WHAT THE TASK REQUIRES =
In the data, find each line where the word "Course" appears and list that line.

PROVIDED ENTRIES =
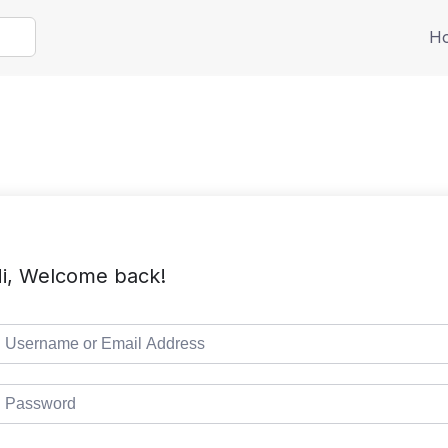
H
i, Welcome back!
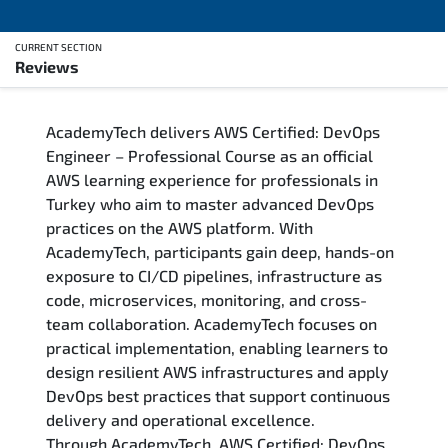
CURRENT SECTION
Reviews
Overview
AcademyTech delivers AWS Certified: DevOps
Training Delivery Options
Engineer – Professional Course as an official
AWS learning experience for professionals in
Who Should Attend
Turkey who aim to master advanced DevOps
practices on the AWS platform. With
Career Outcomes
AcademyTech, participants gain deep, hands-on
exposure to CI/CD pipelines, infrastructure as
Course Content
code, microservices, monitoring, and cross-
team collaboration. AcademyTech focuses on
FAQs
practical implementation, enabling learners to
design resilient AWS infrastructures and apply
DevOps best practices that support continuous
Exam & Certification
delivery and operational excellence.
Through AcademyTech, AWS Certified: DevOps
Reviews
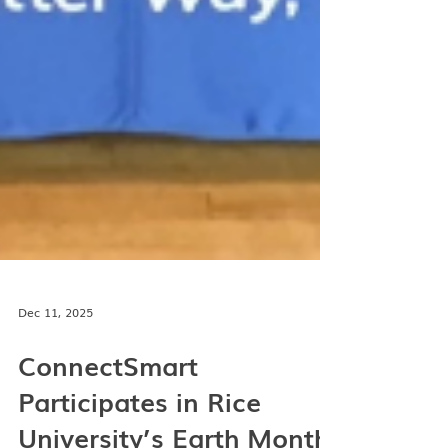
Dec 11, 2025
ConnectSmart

...

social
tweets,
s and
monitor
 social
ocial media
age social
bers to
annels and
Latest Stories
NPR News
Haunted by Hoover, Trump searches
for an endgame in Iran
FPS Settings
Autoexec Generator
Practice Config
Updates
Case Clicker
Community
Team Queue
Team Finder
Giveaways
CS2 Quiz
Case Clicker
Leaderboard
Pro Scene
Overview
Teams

...

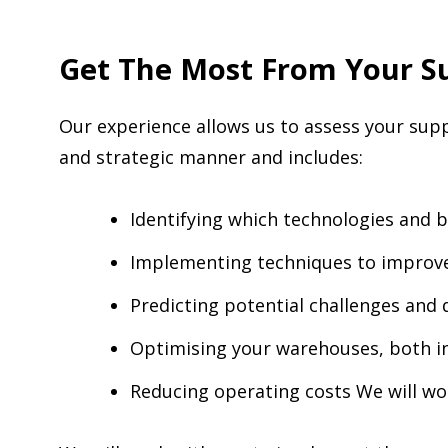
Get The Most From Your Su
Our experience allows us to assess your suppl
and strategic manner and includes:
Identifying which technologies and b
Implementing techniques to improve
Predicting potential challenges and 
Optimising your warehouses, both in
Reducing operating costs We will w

TASK RESPONSE =
Engineer – Professional Course as an official
Course Content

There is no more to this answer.